Copyright 1984-1989 Simon N Goodwin


I recently bought a Dragon 32 computer but I can't save or load programs. The problem is that the cable which comes with the computer has small jack plugs at the cassette end, but my tape recorder (a Philips 3302A) expects DIN plugs.

Is there any way I can use the tape-recorder with the computer, or will I have to buy a new recorder?
Andrea Husbands, Wrexham, Clwyd.

In theory it is possible to use the tape recorder, just by changing the plugs at the end of the lead from the computer. You'll need a two-pin DIN loudspeaker plug in place of the EAR jack, and a three pin DIN plug instead of the MIC jack. These go into the sockets marked with a picture of a loudspeaker and a digit (1), respectively.

You'll need to experiment to find the correct way to wire up the two MIC wires to the three-pin DIN plug - one wire should go to the middle pin, and the other to one of the side pins.

In practice it may be more sensible to spend #10 or so on a cheap, modern cassette player with jack sockets already fitted. You don't need to buy a special 'computer compatible' model - most of these are just last year's flops tarted up with a tape-counter and a few flashing lights. Some of them don't even work reliably with common computers! You'll get just as good performance from a cheaper, general-purpose model.

Some hi-fi recorders are useless with computers because they contain clever circuitry to 'process' the sound. This makes it sound better to the human ear, but confuses a computer, for which raucous bleeps and buzzes have a special meaning.

The most common cause of unreliable loading is incorrectly set-up tape-heads. This is easily identified, since you get problems loading other people's tapes (or pre-recorded ones) but your own tapes load perfectly; the mis-alignment corrects itself on your own tapes - you record them askew and read them back the same way.

Incorrect tape-head alignment is a common fault on old machines. With heavy use or rough handling the heads used to read a cassette can move out of line, making music sound dull and data unintelligible to a computer. The more 'tinny' a recorder sounds, the better it is likely to work with most models of computer.

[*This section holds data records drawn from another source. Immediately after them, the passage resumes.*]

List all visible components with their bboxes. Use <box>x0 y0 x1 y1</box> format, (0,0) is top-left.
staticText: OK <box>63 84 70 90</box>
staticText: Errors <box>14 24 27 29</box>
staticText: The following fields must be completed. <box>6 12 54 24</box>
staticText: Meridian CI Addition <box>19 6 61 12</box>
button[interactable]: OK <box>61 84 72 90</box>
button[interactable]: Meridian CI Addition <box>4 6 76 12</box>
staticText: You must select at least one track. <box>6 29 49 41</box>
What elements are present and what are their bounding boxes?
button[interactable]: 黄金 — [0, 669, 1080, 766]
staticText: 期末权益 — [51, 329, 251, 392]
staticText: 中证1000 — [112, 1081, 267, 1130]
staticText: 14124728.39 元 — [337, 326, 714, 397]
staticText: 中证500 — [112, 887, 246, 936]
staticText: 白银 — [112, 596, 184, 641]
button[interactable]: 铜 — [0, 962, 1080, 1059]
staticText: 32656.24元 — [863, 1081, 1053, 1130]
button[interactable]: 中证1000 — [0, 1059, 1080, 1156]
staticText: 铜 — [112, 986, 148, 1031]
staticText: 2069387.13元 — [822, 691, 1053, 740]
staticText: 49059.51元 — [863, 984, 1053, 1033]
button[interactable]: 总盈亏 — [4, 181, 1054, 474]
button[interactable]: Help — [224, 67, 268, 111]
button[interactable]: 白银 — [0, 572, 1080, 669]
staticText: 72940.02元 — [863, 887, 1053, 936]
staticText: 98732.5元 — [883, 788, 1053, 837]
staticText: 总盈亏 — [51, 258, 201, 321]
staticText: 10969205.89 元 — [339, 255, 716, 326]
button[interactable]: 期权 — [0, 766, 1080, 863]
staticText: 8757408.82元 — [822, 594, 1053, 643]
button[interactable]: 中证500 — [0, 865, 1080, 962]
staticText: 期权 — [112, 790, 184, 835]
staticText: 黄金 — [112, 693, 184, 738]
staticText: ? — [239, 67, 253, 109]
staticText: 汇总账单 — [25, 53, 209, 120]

It is possible to re-align the heads on a tape recorder, but it is easy to make things worse rather than better unless you know exactly what you are doing.

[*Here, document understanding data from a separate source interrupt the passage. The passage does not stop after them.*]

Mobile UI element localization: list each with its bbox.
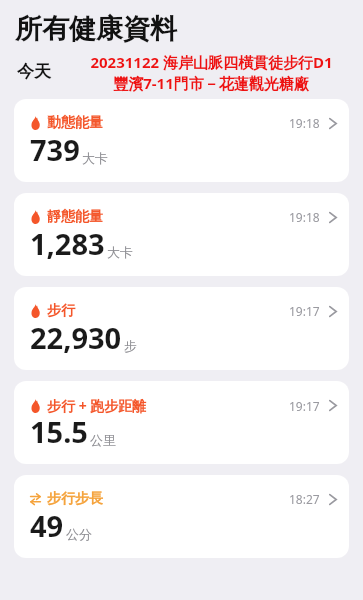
staticText: 今天 [17, 61, 51, 82]
staticText: 19:17 [289, 303, 320, 319]
staticText: 動態能量 [47, 114, 103, 132]
staticText: 公分 [66, 526, 92, 542]
button[interactable]: 步行步長 [14, 475, 349, 558]
staticText: 步行步長 [47, 490, 103, 508]
staticText: 739 [30, 130, 80, 169]
staticText: 公里 [90, 432, 116, 448]
other: Show details [329, 117, 337, 130]
staticText: 19:18 [289, 115, 320, 131]
staticText: 20231122 海岸山脈四橫貫徒步行D1 [90, 52, 333, 72]
button[interactable]: 靜態能量 [14, 193, 349, 276]
button[interactable]: 步行 [14, 287, 349, 370]
other: Show details [329, 211, 337, 224]
staticText: 所有健康資料 [15, 12, 177, 46]
staticText: 靜態能量 [47, 208, 103, 226]
staticText: 49 [30, 506, 64, 545]
staticText: 大卡 [107, 244, 133, 260]
staticText: 15.5 [30, 412, 88, 451]
other: Show details [329, 399, 337, 412]
button[interactable]: 動態能量 [14, 99, 349, 182]
other: Show details [329, 493, 337, 506]
staticText: 18:27 [289, 491, 320, 507]
staticText: 1,283 [30, 224, 105, 263]
staticText: 大卡 [82, 150, 108, 166]
staticText: 19:18 [289, 209, 320, 225]
other: Show details [329, 305, 337, 318]
staticText: 步行 [47, 302, 75, 320]
button[interactable]: 步行 + 跑步距離 [14, 381, 349, 464]
staticText: 豐濱7-11門市－花蓮觀光糖廠 [113, 73, 309, 93]
staticText: 步行 + 跑步距離 [47, 396, 147, 415]
staticText: 19:17 [289, 398, 320, 414]
staticText: 22,930 [30, 318, 122, 357]
staticText: 步 [124, 338, 137, 354]
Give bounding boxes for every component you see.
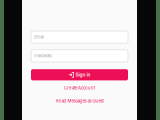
button[interactable]: Read Messages as Guest: [22, 99, 137, 103]
staticText: Create Account: [64, 85, 95, 91]
staticText: Email: [34, 35, 44, 40]
staticText: Read Messages as Guest: [56, 98, 104, 104]
staticText: Sign in: [76, 72, 90, 78]
staticText: Password: [34, 54, 51, 58]
button[interactable]: Create Account: [22, 86, 137, 90]
button[interactable]: Sign in: [22, 69, 137, 80]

Of course, it helps to clean and de-magnetise your tape heads regularly, using one of the kits available from most electrical shops, but this doesn't usually make a great deal of difference - computers are quite tolerant of dirty tape heads (except on a microdrive system!) - incorrect alignment gives much greater problems.

Some Hi Fi shops or Electricians will re-align tape heads for you, but prices vary widely, from about #2 to as much as #20. There isn't room to explain the procedure here, especially as it varies from one machine to the next, but I may explore it in more detail in a future issue if I get a deluge of further questions!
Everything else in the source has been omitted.